> WHAT IS REQUIRED
Which lines of the data contain the string "dans"? Copy every one.
##### DATA TO PROCESS
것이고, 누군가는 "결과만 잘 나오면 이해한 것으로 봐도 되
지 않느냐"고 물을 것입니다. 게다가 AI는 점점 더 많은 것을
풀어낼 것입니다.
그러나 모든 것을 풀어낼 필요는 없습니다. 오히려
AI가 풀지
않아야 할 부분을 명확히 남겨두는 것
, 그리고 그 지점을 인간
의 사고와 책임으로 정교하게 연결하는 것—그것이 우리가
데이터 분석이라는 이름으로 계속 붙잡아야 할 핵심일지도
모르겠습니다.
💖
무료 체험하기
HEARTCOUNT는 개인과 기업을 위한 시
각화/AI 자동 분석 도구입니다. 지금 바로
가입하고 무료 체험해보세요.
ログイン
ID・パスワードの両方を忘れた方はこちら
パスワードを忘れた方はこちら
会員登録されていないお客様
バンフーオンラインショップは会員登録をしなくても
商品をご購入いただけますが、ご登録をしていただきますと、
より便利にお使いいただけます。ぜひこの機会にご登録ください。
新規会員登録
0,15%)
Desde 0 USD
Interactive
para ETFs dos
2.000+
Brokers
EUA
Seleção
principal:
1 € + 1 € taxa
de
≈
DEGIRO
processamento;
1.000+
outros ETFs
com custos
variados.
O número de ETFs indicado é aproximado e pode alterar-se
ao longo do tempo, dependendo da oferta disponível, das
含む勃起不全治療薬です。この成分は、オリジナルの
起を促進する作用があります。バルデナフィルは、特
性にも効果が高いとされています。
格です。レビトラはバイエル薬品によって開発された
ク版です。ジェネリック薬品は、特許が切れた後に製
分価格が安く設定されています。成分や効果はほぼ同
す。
##########
##### DATA TO PROCESS
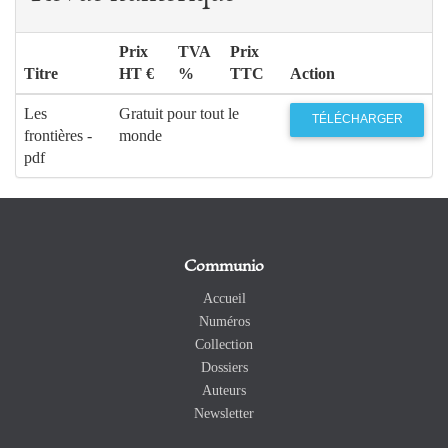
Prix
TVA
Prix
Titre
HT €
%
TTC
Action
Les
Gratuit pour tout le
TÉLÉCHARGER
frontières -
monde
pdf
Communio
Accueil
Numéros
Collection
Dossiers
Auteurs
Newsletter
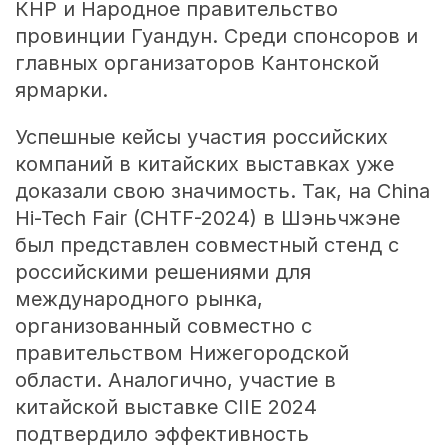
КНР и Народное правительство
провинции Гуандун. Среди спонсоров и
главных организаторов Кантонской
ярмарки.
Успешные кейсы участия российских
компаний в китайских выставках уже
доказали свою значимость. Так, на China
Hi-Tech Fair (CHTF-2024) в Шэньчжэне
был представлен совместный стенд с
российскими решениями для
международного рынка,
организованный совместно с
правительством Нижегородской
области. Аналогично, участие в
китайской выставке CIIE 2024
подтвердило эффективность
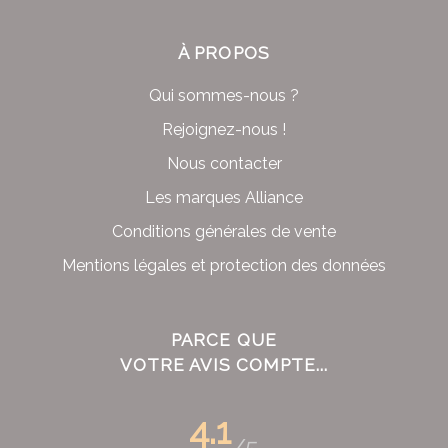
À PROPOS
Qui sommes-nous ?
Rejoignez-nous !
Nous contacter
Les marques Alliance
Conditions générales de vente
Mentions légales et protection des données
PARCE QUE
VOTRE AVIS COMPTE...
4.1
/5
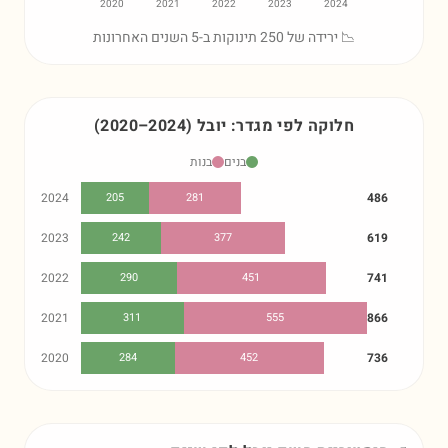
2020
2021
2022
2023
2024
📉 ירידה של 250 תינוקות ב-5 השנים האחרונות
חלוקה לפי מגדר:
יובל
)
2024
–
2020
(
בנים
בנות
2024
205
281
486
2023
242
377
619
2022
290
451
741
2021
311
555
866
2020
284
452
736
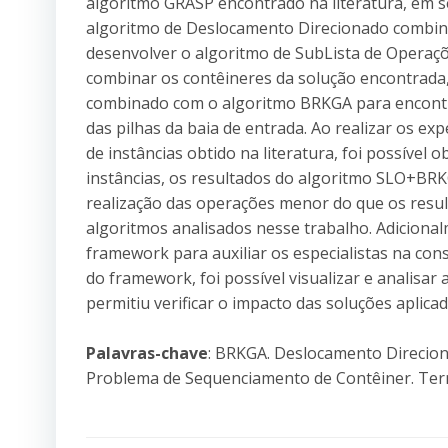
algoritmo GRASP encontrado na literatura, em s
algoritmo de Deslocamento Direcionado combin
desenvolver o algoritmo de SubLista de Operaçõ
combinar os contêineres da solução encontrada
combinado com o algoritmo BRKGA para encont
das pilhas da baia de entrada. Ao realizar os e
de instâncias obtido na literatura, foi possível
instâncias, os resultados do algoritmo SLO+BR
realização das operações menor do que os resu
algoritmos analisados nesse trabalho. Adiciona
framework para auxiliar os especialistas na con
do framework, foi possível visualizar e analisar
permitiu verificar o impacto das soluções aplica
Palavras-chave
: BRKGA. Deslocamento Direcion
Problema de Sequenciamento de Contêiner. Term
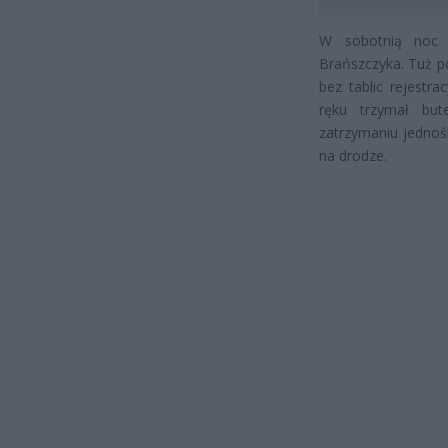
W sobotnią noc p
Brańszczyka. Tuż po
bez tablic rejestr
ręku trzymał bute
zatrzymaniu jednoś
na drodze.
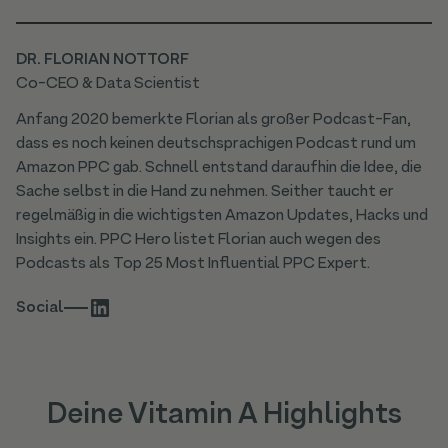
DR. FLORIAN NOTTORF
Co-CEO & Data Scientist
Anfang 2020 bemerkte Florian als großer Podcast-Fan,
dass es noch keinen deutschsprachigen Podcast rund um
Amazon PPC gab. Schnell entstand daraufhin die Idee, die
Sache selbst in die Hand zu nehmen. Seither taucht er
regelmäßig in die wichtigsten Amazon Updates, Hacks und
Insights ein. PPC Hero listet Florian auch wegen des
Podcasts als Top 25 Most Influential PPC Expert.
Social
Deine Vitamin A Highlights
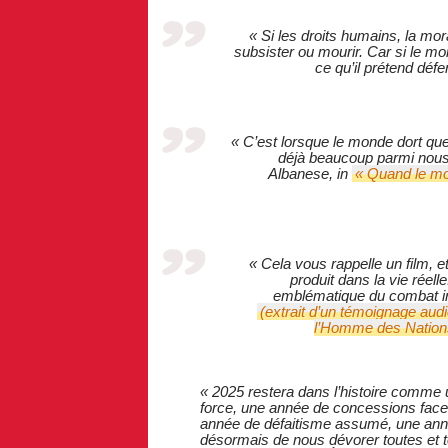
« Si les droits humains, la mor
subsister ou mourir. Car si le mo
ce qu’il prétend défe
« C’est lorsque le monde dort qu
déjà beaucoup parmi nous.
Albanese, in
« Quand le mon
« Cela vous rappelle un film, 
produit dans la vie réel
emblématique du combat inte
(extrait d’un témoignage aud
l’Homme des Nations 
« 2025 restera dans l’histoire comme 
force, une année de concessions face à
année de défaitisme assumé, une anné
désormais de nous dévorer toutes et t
##########
> COMPLETED TASK
produit dans la vie réel
« 2025 restera dans l’histoire comme 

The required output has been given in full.